HOW TO COMPLETE THIS TASK:
Using the records provided below, locate and copy each line that contains the word "engagement".

EXCERPTED DATA:

· · · · · · ·

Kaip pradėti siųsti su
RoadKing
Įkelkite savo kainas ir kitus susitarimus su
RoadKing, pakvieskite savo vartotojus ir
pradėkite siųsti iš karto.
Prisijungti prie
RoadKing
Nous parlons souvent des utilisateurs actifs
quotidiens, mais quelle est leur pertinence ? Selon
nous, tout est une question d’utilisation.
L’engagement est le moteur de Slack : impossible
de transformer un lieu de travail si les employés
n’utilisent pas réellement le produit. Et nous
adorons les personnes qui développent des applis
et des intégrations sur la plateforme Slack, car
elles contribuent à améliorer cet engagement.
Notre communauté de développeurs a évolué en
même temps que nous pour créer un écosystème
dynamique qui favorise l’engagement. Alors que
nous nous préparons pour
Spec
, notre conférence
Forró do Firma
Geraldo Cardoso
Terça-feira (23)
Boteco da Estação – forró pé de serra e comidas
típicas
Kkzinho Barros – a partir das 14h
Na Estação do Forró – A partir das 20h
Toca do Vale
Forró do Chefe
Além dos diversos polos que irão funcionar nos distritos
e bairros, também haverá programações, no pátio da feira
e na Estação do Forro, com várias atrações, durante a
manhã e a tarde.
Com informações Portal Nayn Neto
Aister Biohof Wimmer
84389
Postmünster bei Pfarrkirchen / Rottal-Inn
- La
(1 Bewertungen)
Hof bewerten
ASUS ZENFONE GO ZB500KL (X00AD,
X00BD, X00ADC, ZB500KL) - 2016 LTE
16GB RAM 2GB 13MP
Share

· · · · · · ·

THE ANSWER:
L’engagement est le moteur de Slack : impossible
elles contribuent à améliorer cet engagement.
dynamique qui favorise l’engagement. Alors que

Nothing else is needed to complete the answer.